### Problem requirements:
Only the text is wanted; write out each record below exactly and exclude all pictures.

++++ Exercise inputs

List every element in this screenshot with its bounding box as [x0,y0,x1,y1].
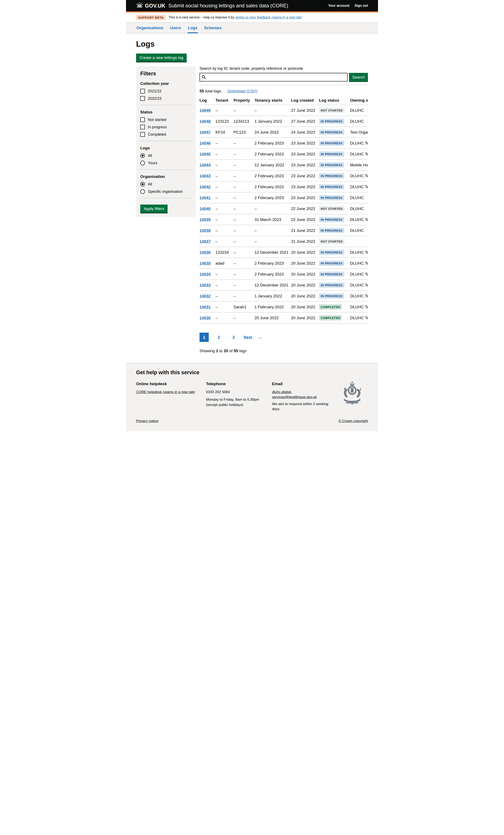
radio-all[interactable]: All [140,182,191,186]
status-badge: IN PROGRESS [319,217,344,222]
log-link[interactable]: 14038 [200,228,210,233]
radio-all[interactable]: All [140,153,191,158]
crown-copyright-link[interactable]: © Crown copyright [339,419,368,423]
checkbox-not-started[interactable]: Not started [140,117,191,122]
pagination-page-1[interactable]: 1 [200,333,209,342]
log-link[interactable]: 14048 [200,119,210,123]
log-link[interactable]: 14031 [200,305,210,309]
search-input[interactable] [200,73,347,81]
sign-out-link[interactable]: Sign out [355,4,368,7]
log-link[interactable]: 14046 [200,141,210,145]
log-link[interactable]: 14047 [200,130,210,135]
option-label: All [148,154,152,158]
pagination-page-2[interactable]: 2 [214,333,223,342]
footer-helpdesk-section: Online helpdesk CORE helpdesk (opens in … [136,381,206,394]
checkbox-control[interactable] [140,96,145,101]
privacy-notice-link[interactable]: Privacy notice [136,419,158,423]
radio-control[interactable] [140,189,145,194]
table-row: 14030––20 June 202220 June 2022COMPLETED… [200,312,368,323]
logs-table: LogTenantPropertyTenancy startsLog creat… [200,98,368,323]
cell-property: – [234,258,255,269]
filter-group-label: Collection year [140,81,191,86]
cell-owning-organisation: DLUHC [350,203,368,214]
cell-owning-organisation: DLUHC Test [350,258,368,269]
cell-tenancy_starts: 2 February 2023 [255,269,291,280]
cell-property: – [234,269,255,280]
cell-tenant: – [216,291,234,302]
cell-owning-organisation: DLUHC Test [350,302,368,312]
checkbox-control[interactable] [140,132,145,137]
log-link[interactable]: 14049 [200,108,210,113]
checkbox-control[interactable] [140,125,145,129]
cell-property: 1234213 [234,116,255,127]
apply-filters-button[interactable]: Apply filters [140,205,167,213]
radio-control[interactable] [140,182,145,186]
nav-item-schemes[interactable]: Schemes [204,25,222,33]
log-link[interactable]: 14032 [200,294,210,298]
table-row: 14040–––22 June 2022NOT STARTEDDLUHC [200,203,368,214]
checkbox-control[interactable] [140,117,145,122]
cell-tenancy_starts: 31 March 2023 [255,214,291,225]
radio-specific-organisation[interactable]: Specific organisation [140,189,191,194]
log-link[interactable]: 14041 [200,196,210,200]
cell-log_created: 23 June 2022 [291,160,319,170]
log-link[interactable]: 14039 [200,217,210,222]
govuk-home-link[interactable]: GOV.UK [136,2,165,9]
search-label: Search by log ID, tenant code, property … [200,66,368,71]
cell-tenant: – [216,280,234,291]
log-link[interactable]: 14040 [200,206,210,211]
nav-item-logs[interactable]: Logs [187,25,198,33]
pagination-next-link[interactable]: Next [244,335,252,340]
log-link[interactable]: 14042 [200,185,210,189]
checkbox-control[interactable] [140,89,145,94]
cell-owning-organisation: Mobile Housing [350,160,368,170]
log-link[interactable]: 14030 [200,315,210,320]
footer-heading: Get help with this service [136,369,368,375]
core-helpdesk-link[interactable]: CORE helpdesk (opens in a new tab) [136,390,195,394]
cell-log_created: 20 June 2022 [291,258,319,269]
log-link[interactable]: 14045 [200,152,210,156]
cell-owning-organisation: DLUHC Test [350,149,368,160]
checkbox-2021-22[interactable]: 2021/22 [140,89,191,94]
log-link[interactable]: 14034 [200,272,210,277]
option-label: Specific organisation [148,189,183,194]
log-link[interactable]: 14043 [200,174,210,178]
status-badge: NOT STARTED [319,239,344,244]
service-name-link[interactable]: Submit social housing lettings and sales… [168,3,288,8]
nav-item-organisations[interactable]: Organisations [136,25,164,33]
download-csv-link[interactable]: Download (CSV) [228,89,258,94]
log-link[interactable]: 14033 [200,283,210,287]
radio-control[interactable] [140,153,145,158]
cell-owning-organisation: DLUHC Test [350,170,368,181]
pagination-page-3[interactable]: 3 [229,333,238,342]
option-label: In progress [148,125,167,129]
your-account-link[interactable]: Your account [328,4,349,7]
create-lettings-log-button[interactable]: Create a new lettings log [136,54,187,62]
cell-tenancy_starts: – [255,236,291,247]
email-link[interactable]: dluhc.digital-services@levellingup.gov.u… [272,390,317,399]
log-link[interactable]: 14036 [200,250,210,254]
status-badge: IN PROGRESS [319,119,344,124]
search-button[interactable]: Search [349,73,368,81]
status-badge: IN PROGRESS [319,173,344,179]
radio-control[interactable] [140,161,145,165]
table-row: 14046––2 February 202323 June 2022IN PRO… [200,138,368,149]
checkbox-in-progress[interactable]: In progress [140,125,191,129]
support-beta-tag: SUPPORT BETA [136,15,165,20]
log-link[interactable]: 14037 [200,239,210,244]
telephone-hours: Monday to Friday, 9am to 5:30pm [206,397,272,402]
checkbox-2022-23[interactable]: 2022/23 [140,96,191,101]
table-row: 14032––1 January 202220 June 2022IN PROG… [200,291,368,302]
filter-group-label: Status [140,110,191,115]
log-link[interactable]: 14035 [200,261,210,265]
option-label: Completed [148,132,166,137]
checkbox-completed[interactable]: Completed [140,132,191,137]
nav-item-users[interactable]: Users [170,25,182,33]
feedback-link[interactable]: giving us your feedback (opens in a new … [235,16,302,19]
log-link[interactable]: 14044 [200,163,210,167]
cell-log_created: 22 June 2022 [291,214,319,225]
cell-property: Sarah1 [234,302,255,312]
cell-log_created: 27 June 2022 [291,116,319,127]
cell-owning-organisation: DLUHC Test [350,181,368,192]
radio-yours[interactable]: Yours [140,161,191,165]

++++++++

### Exercise solution:
List every element in this screenshot with its bounding box as [x0,y0,x1,y1].
radio-all[interactable]: All [140,182,191,186]
status-badge: IN PROGRESS [319,217,344,222]
log-link[interactable]: 14038 [200,228,210,233]
radio-all[interactable]: All [140,153,191,158]
crown-copyright-link[interactable]: © Crown copyright [339,419,368,423]
checkbox-not-started[interactable]: Not started [140,117,191,122]
pagination-page-1[interactable]: 1 [200,333,209,342]
log-link[interactable]: 14048 [200,119,210,123]
log-link[interactable]: 14031 [200,305,210,309]
search-input[interactable] [200,73,347,81]
sign-out-link[interactable]: Sign out [355,4,368,7]
log-link[interactable]: 14046 [200,141,210,145]
log-link[interactable]: 14047 [200,130,210,135]
option-label: All [148,154,152,158]
pagination-page-2[interactable]: 2 [214,333,223,342]
footer-helpdesk-section: Online helpdesk CORE helpdesk (opens in … [136,381,206,394]
checkbox-control[interactable] [140,96,145,101]
privacy-notice-link[interactable]: Privacy notice [136,419,158,423]
radio-control[interactable] [140,189,145,194]
table-row: 14030––20 June 202220 June 2022COMPLETED… [200,312,368,323]
logs-table: LogTenantPropertyTenancy startsLog creat… [200,98,368,323]
cell-property: – [234,258,255,269]
filter-group-label: Collection year [140,81,191,86]
cell-owning-organisation: DLUHC [350,203,368,214]
cell-owning-organisation: DLUHC Test [350,258,368,269]
cell-tenancy_starts: 2 February 2023 [255,269,291,280]
cell-property: – [234,269,255,280]
cell-tenant: – [216,291,234,302]
cell-owning-organisation: DLUHC Test [350,302,368,312]
checkbox-control[interactable] [140,132,145,137]
log-link[interactable]: 14049 [200,108,210,113]
checkbox-control[interactable] [140,125,145,129]
cell-property: 1234213 [234,116,255,127]
apply-filters-button[interactable]: Apply filters [140,205,167,213]
radio-control[interactable] [140,182,145,186]
nav-item-schemes[interactable]: Schemes [204,25,222,33]
log-link[interactable]: 14032 [200,294,210,298]
table-row: 14040–––22 June 2022NOT STARTEDDLUHC [200,203,368,214]
checkbox-control[interactable] [140,117,145,122]
cell-tenancy_starts: 31 March 2023 [255,214,291,225]
radio-specific-organisation[interactable]: Specific organisation [140,189,191,194]
log-link[interactable]: 14041 [200,196,210,200]
cell-log_created: 23 June 2022 [291,160,319,170]
log-link[interactable]: 14039 [200,217,210,222]
govuk-home-link[interactable]: GOV.UK [136,2,165,9]
search-label: Search by log ID, tenant code, property … [200,66,368,71]
cell-tenant: – [216,280,234,291]
log-link[interactable]: 14040 [200,206,210,211]
nav-item-logs[interactable]: Logs [187,25,198,33]
pagination-next-link[interactable]: Next [244,335,252,340]
log-link[interactable]: 14042 [200,185,210,189]
checkbox-control[interactable] [140,89,145,94]
cell-owning-organisation: Mobile Housing [350,160,368,170]
log-link[interactable]: 14030 [200,315,210,320]
footer-heading: Get help with this service [136,369,368,375]
core-helpdesk-link[interactable]: CORE helpdesk (opens in a new tab) [136,390,195,394]
cell-log_created: 20 June 2022 [291,258,319,269]
log-link[interactable]: 14045 [200,152,210,156]
cell-owning-organisation: DLUHC Test [350,149,368,160]
checkbox-2021-22[interactable]: 2021/22 [140,89,191,94]
log-link[interactable]: 14034 [200,272,210,277]
option-label: Specific organisation [148,189,183,194]
log-link[interactable]: 14043 [200,174,210,178]
status-badge: NOT STARTED [319,239,344,244]
service-name-link[interactable]: Submit social housing lettings and sales… [168,3,288,8]
nav-item-organisations[interactable]: Organisations [136,25,164,33]
download-csv-link[interactable]: Download (CSV) [228,89,258,94]
log-link[interactable]: 14033 [200,283,210,287]
radio-control[interactable] [140,153,145,158]
cell-owning-organisation: DLUHC Test [350,170,368,181]
pagination-page-3[interactable]: 3 [229,333,238,342]
option-label: In progress [148,125,167,129]
your-account-link[interactable]: Your account [328,4,349,7]
create-lettings-log-button[interactable]: Create a new lettings log [136,54,187,62]
cell-tenancy_starts: – [255,236,291,247]
email-link[interactable]: dluhc.digital-services@levellingup.gov.u… [272,390,317,399]
log-link[interactable]: 14036 [200,250,210,254]
status-badge: IN PROGRESS [319,119,344,124]
search-button[interactable]: Search [349,73,368,81]
status-badge: IN PROGRESS [319,173,344,179]
radio-control[interactable] [140,161,145,165]
table-row: 14046––2 February 202323 June 2022IN PRO… [200,138,368,149]
checkbox-in-progress[interactable]: In progress [140,125,191,129]
support-beta-tag: SUPPORT BETA [136,15,165,20]
log-link[interactable]: 14037 [200,239,210,244]
telephone-hours: Monday to Friday, 9am to 5:30pm [206,397,272,402]
checkbox-2022-23[interactable]: 2022/23 [140,96,191,101]
table-row: 14032––1 January 202220 June 2022IN PROG… [200,291,368,302]
filter-group-label: Status [140,110,191,115]
log-link[interactable]: 14035 [200,261,210,265]
option-label: Completed [148,132,166,137]
checkbox-completed[interactable]: Completed [140,132,191,137]
nav-item-users[interactable]: Users [170,25,182,33]
feedback-link[interactable]: giving us your feedback (opens in a new … [235,16,302,19]
log-link[interactable]: 14044 [200,163,210,167]
cell-log_created: 22 June 2022 [291,214,319,225]
cell-property: Sarah1 [234,302,255,312]
cell-log_created: 27 June 2022 [291,116,319,127]
cell-owning-organisation: DLUHC Test [350,181,368,192]
radio-yours[interactable]: Yours [140,161,191,165]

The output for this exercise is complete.